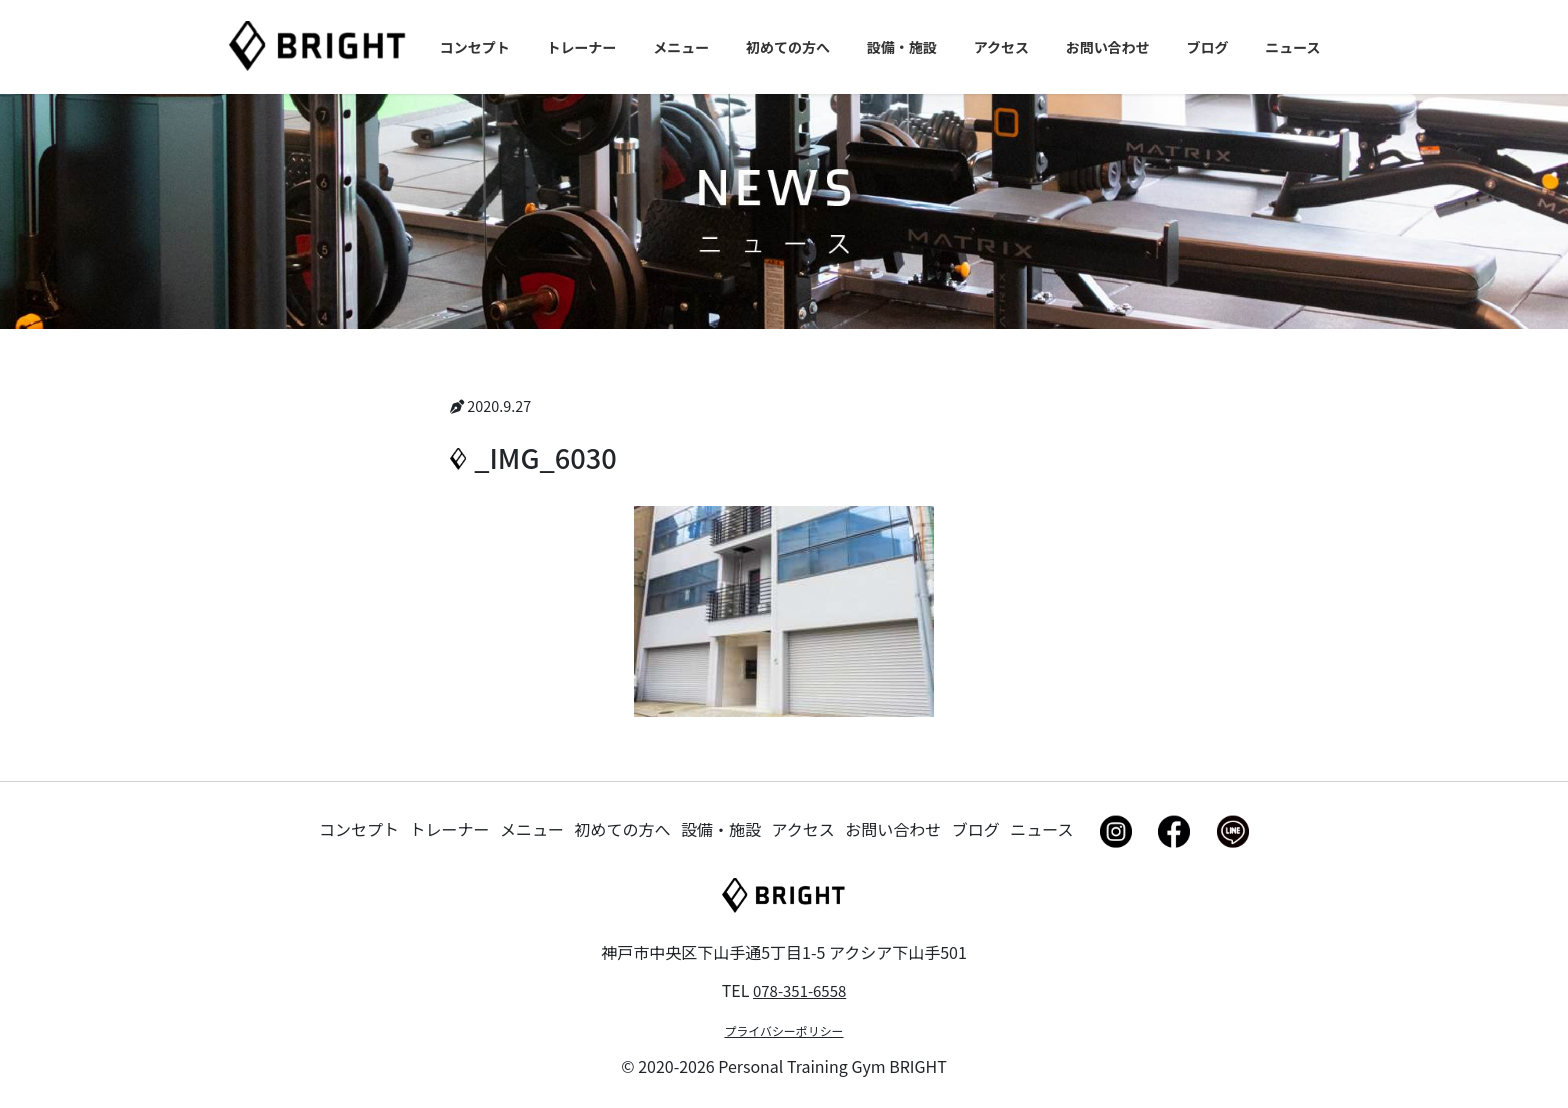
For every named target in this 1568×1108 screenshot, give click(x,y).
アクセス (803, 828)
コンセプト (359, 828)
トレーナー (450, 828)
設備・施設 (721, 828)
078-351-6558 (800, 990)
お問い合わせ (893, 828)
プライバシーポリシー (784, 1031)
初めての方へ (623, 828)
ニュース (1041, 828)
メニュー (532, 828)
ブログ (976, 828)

**ABOUT THIS EXERCISE:**
Repeat the whole of the material above exactly, but keep the pictures out.

**SOLUTION FOR THIS TASK:**
For every named target in this 1568×1108 screenshot, give click(x,y).
アクセス (803, 828)
コンセプト (359, 828)
トレーナー (450, 828)
設備・施設 (721, 828)
078-351-6558 (800, 990)
お問い合わせ (893, 828)
プライバシーポリシー (784, 1031)
初めての方へ (623, 828)
ニュース (1041, 828)
メニュー (532, 828)
ブログ (976, 828)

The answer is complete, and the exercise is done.